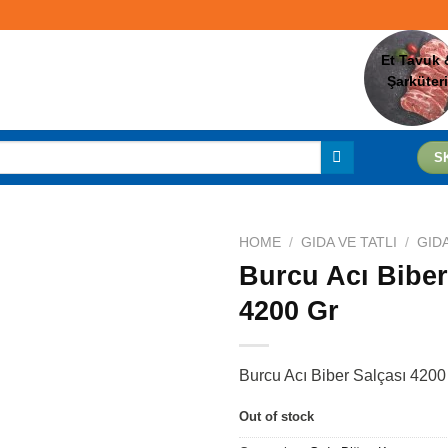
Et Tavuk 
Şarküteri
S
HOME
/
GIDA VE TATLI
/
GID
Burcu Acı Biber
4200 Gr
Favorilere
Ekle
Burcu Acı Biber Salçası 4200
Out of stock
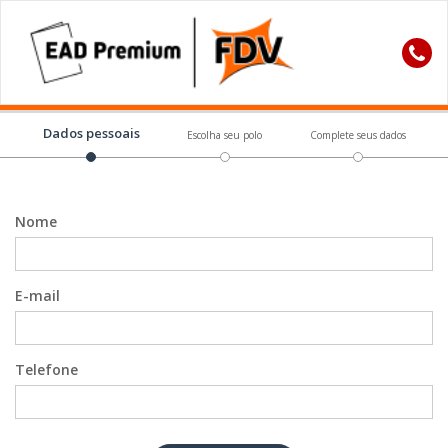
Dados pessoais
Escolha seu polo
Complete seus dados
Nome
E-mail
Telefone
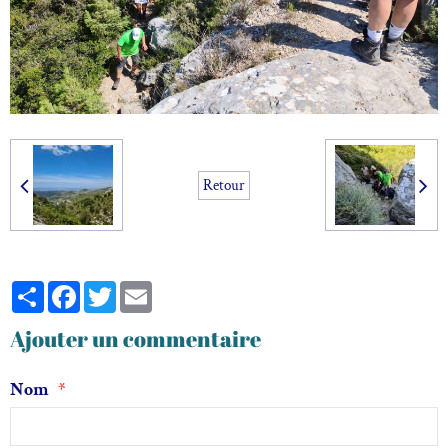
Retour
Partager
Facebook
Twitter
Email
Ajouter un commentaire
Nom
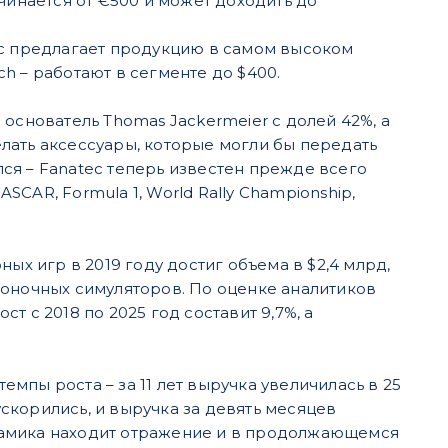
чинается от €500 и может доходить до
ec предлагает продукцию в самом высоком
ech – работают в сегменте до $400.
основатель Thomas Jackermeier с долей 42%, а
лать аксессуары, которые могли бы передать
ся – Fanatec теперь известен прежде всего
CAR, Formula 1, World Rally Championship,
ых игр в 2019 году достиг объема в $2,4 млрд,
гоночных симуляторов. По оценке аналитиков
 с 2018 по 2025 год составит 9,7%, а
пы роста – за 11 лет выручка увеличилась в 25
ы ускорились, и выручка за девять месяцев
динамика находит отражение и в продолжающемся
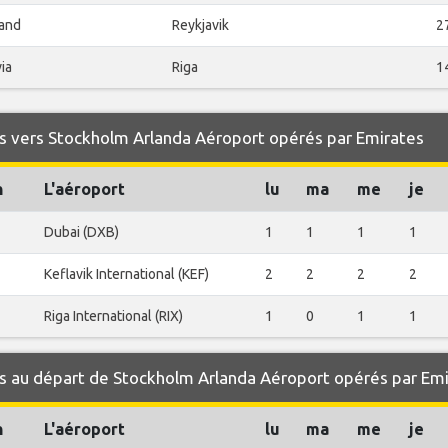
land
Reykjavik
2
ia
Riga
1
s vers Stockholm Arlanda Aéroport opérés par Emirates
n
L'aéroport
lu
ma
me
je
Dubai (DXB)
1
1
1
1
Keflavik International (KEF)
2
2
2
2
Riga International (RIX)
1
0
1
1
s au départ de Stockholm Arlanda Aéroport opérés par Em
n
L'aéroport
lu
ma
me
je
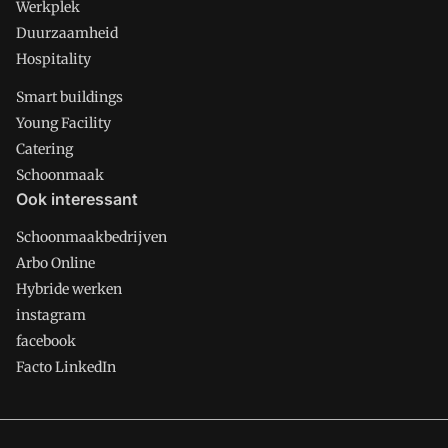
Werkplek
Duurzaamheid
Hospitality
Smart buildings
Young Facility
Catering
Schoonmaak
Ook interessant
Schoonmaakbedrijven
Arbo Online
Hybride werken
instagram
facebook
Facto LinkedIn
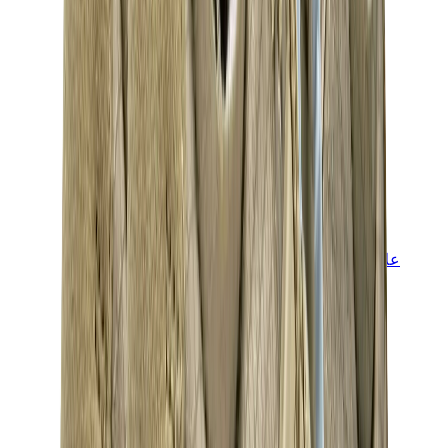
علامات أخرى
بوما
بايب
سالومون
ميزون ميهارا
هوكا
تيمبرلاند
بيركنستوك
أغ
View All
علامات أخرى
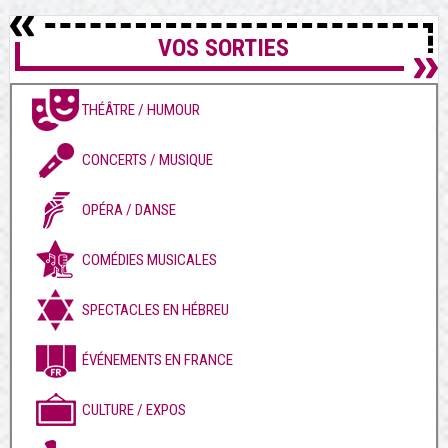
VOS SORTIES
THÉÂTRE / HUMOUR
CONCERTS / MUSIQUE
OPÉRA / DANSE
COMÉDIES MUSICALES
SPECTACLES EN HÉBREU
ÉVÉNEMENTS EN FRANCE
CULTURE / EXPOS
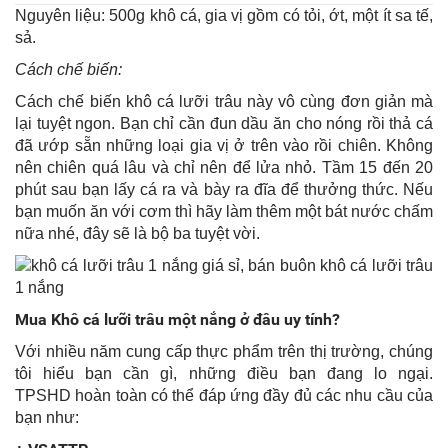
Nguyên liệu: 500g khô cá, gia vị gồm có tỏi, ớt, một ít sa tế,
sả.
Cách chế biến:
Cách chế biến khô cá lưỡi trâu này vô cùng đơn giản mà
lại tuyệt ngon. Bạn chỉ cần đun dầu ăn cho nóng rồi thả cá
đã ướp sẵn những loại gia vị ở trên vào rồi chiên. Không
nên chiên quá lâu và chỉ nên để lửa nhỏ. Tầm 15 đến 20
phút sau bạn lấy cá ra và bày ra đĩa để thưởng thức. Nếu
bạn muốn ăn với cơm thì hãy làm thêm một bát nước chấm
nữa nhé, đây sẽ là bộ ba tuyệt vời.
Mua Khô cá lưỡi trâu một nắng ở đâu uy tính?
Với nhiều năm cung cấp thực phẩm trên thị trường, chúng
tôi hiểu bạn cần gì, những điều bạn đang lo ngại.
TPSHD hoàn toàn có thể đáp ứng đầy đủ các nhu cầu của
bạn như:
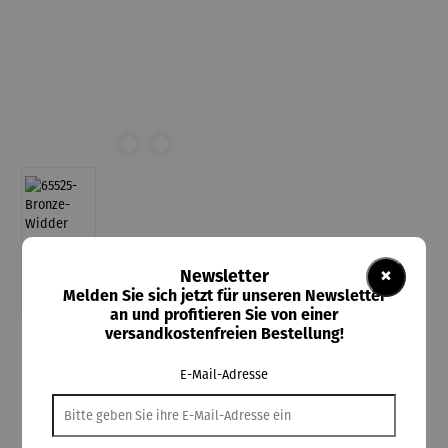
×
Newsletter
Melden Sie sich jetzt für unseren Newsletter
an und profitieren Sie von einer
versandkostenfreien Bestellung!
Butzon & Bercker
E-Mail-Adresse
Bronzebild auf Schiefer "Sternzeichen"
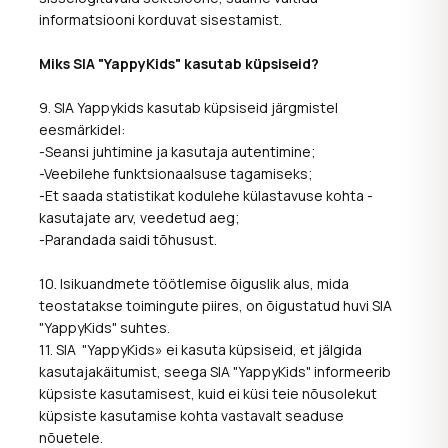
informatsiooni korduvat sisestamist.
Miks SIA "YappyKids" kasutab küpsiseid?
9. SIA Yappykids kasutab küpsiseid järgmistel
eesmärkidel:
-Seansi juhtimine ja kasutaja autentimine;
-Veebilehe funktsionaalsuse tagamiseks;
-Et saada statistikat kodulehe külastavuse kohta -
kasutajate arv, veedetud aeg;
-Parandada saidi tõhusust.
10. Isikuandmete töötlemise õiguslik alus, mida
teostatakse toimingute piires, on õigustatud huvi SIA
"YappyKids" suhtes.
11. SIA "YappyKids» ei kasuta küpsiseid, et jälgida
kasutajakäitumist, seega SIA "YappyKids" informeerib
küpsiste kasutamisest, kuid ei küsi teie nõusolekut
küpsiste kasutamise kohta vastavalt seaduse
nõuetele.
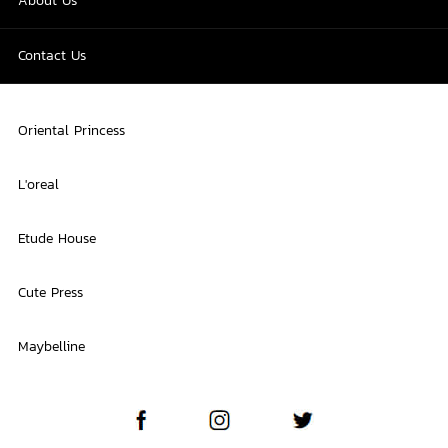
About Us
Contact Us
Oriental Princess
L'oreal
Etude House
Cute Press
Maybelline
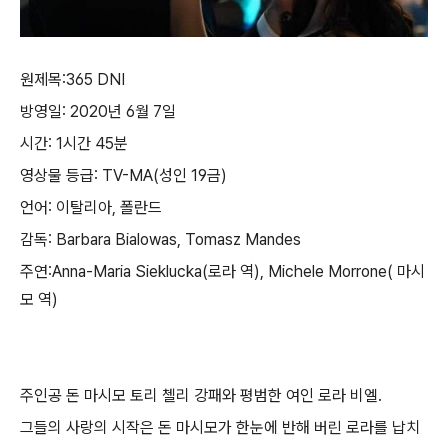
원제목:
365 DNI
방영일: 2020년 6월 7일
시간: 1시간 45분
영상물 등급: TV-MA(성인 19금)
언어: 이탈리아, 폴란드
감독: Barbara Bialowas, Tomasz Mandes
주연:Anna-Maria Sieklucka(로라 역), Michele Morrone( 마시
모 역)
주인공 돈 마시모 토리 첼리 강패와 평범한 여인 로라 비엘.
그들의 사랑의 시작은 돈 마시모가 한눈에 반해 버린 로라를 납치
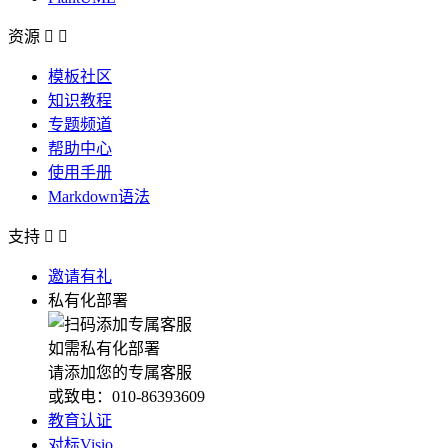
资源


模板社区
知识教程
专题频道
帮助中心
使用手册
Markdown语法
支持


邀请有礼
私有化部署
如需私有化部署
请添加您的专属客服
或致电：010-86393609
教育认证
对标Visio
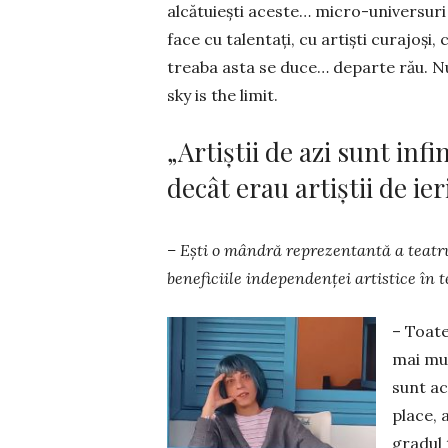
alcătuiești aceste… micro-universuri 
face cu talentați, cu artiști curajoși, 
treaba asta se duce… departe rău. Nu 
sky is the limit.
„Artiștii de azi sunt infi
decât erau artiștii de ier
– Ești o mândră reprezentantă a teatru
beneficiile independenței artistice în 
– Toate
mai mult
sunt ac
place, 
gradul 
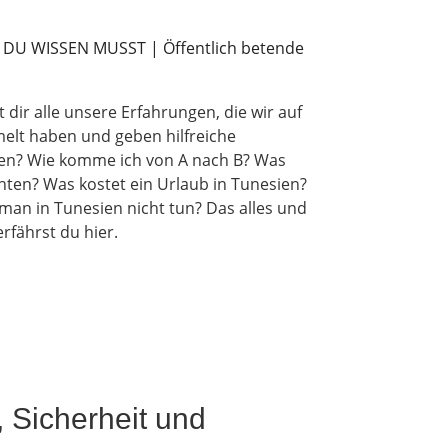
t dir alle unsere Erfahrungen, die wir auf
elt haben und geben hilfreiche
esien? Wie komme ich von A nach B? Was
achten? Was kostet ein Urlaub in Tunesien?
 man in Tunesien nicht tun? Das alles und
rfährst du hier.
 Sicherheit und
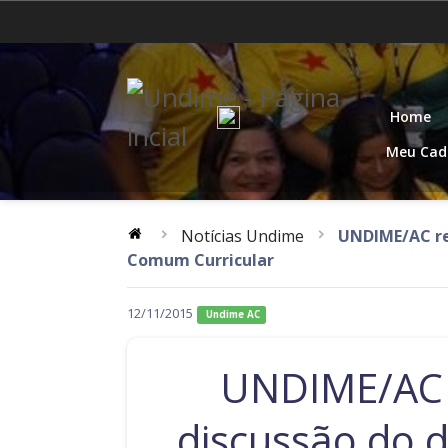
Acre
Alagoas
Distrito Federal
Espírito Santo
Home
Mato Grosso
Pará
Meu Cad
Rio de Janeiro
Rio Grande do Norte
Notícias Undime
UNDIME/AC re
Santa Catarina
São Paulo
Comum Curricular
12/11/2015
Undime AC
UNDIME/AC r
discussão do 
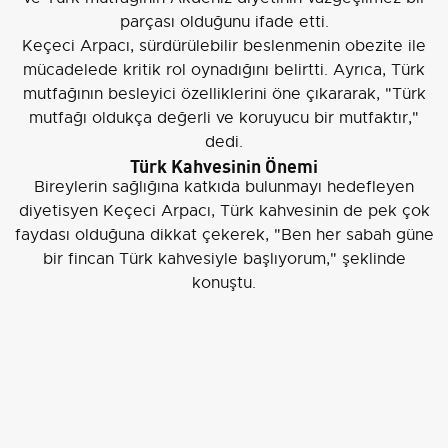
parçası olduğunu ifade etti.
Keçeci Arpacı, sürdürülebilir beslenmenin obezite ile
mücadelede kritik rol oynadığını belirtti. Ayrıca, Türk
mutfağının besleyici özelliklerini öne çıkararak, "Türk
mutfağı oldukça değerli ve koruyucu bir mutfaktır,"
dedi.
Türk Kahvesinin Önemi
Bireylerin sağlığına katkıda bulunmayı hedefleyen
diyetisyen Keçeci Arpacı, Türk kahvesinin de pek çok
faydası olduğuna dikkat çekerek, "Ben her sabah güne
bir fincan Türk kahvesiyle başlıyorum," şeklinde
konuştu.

--

* _Work item_
Would you give again, exactly, the lines in the data above that run from the line containing "Complete seus dados" to the line containing "ech – работают в сегменте до $400."? Include both ends and no pictures.

* _Task response_
Complete seus dados
Nome
E-mail
Telefone
Retour
Partager
Facebook
Twitter
Email
Ajouter un commentaire
Nom
чинается от €500 и может доходить до
ec предлагает продукцию в самом высоком
ech – работают в сегменте до $400.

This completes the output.